FIG. 1 is a circuit diagram of a conventional differential input type tuned amplifier. FIG. 2 is a diagram showing an example of voltage gain characteristics of the circuit. FIG. 3 is a circuit diagram of a tuned amplifier according to an embodiment of the present invention.
FIG. 4 is a diagram showing an example of voltage gain characteristics of the embodiment circuit.

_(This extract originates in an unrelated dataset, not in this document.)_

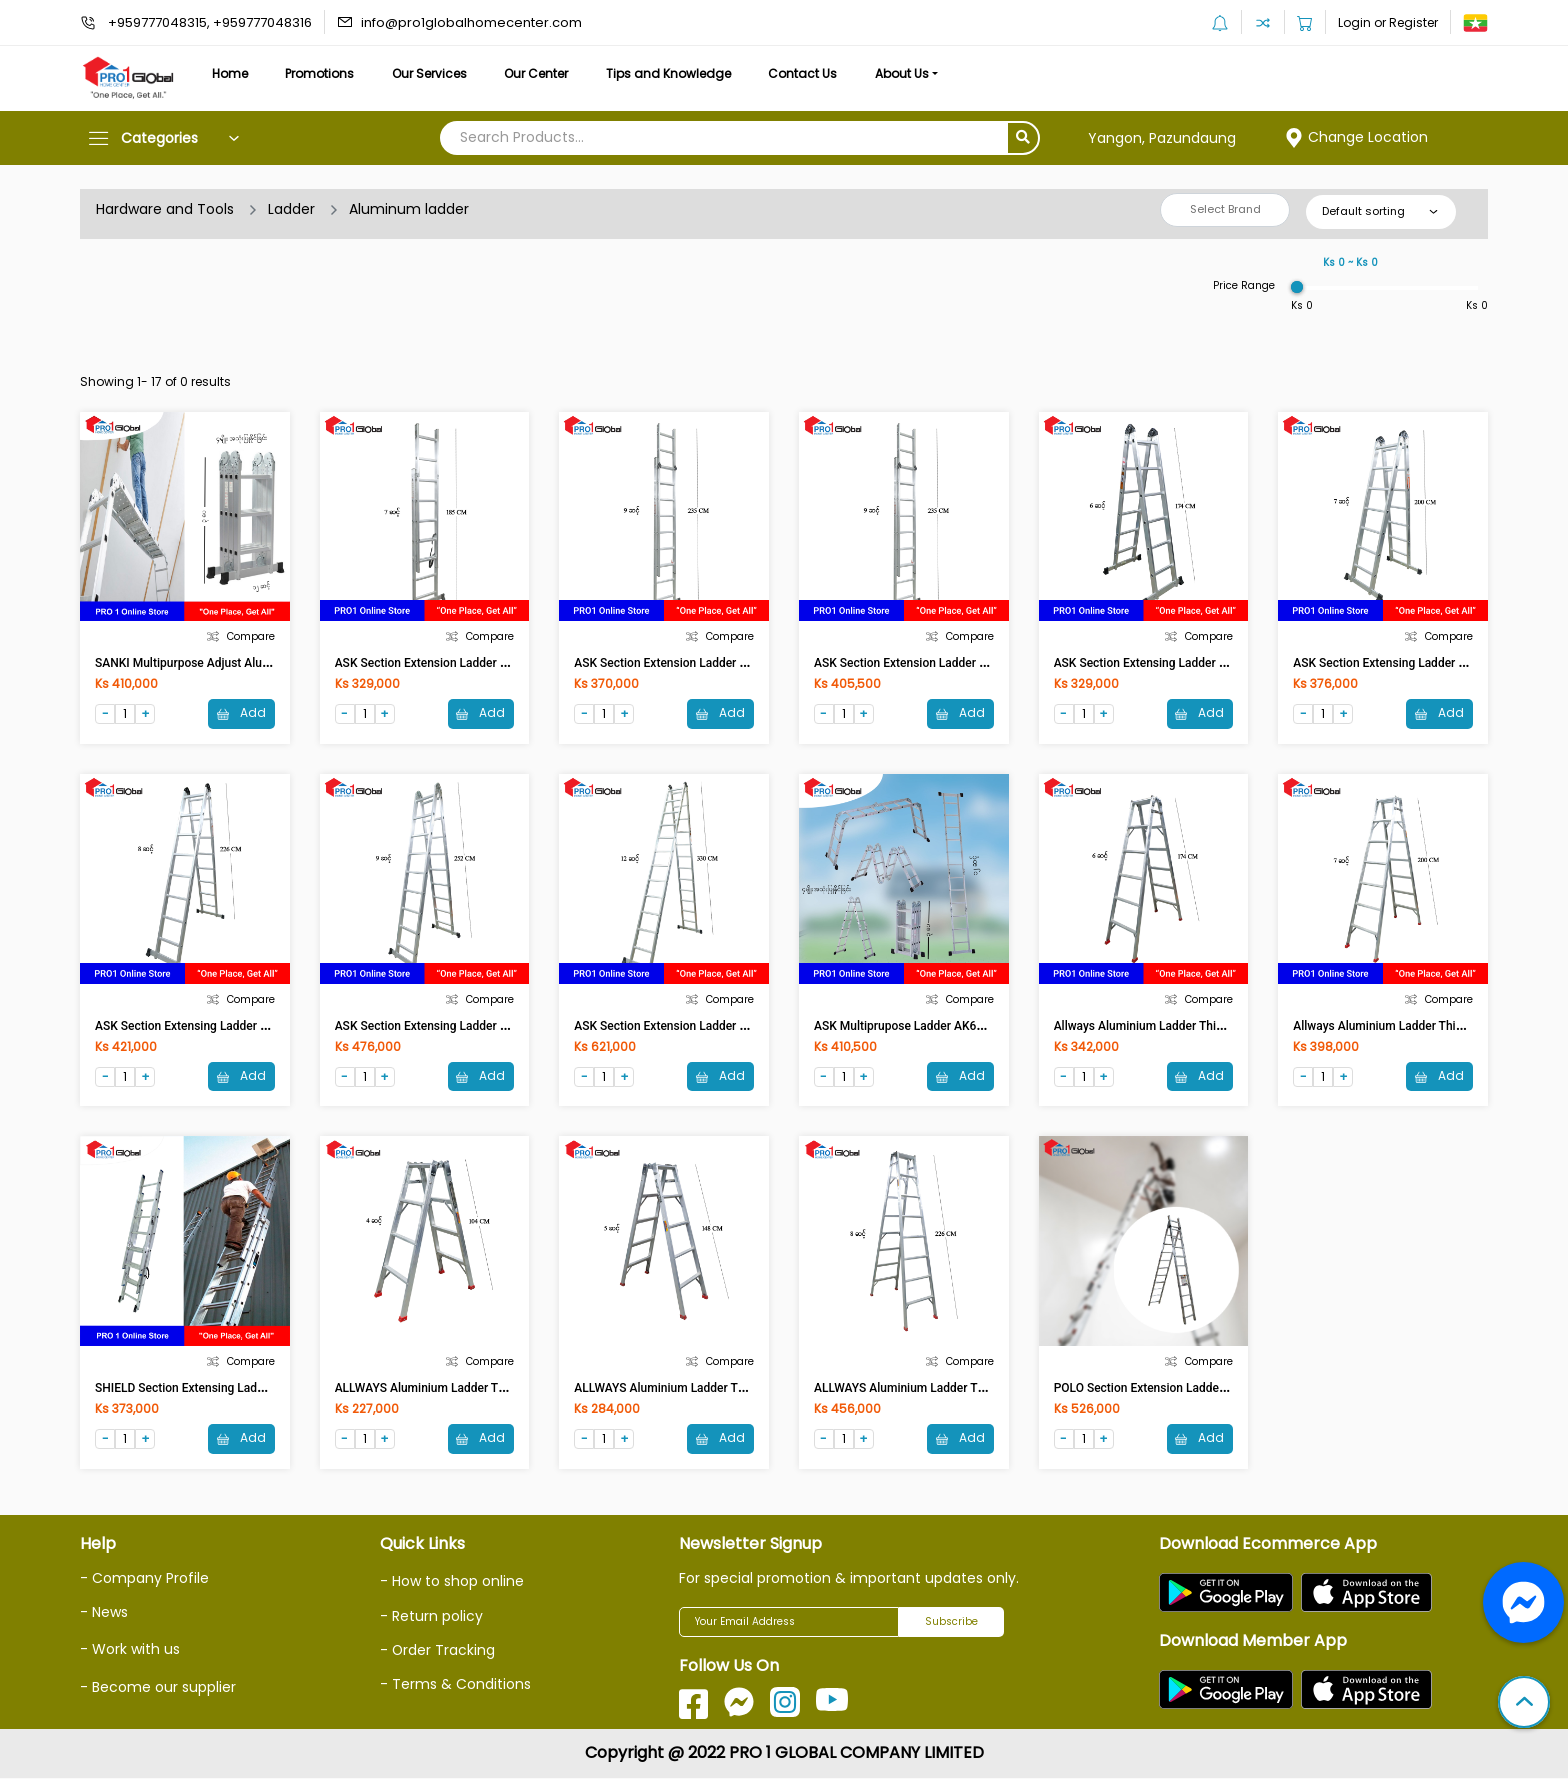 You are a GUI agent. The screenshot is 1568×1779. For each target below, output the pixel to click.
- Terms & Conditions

FIG. 5 is a circuit diagram of another embodiment of a tuned amplifier according to the present invention.

Claims (1)

[Claims] 1: a pair of differential input terminals IN ₁ and IN ₂ ; a pair of transistors Tr ₁ and Tr ₂ whose bases are connected to the input terminals; a constant current circuit; Resistors R ₁ and R ₂ connected between each emitter of the transistor and this constant current circuit, and a series circuit of a capacitor C and a delay line DL connected between each emitter of this pair of transistors, A tuned amplifier comprising a negative feedback circuit having a negative feedback amount set such that the gain is small in a low frequency range and becomes large at a peaking frequency determined by the capacitor, the resistor, and the delay line.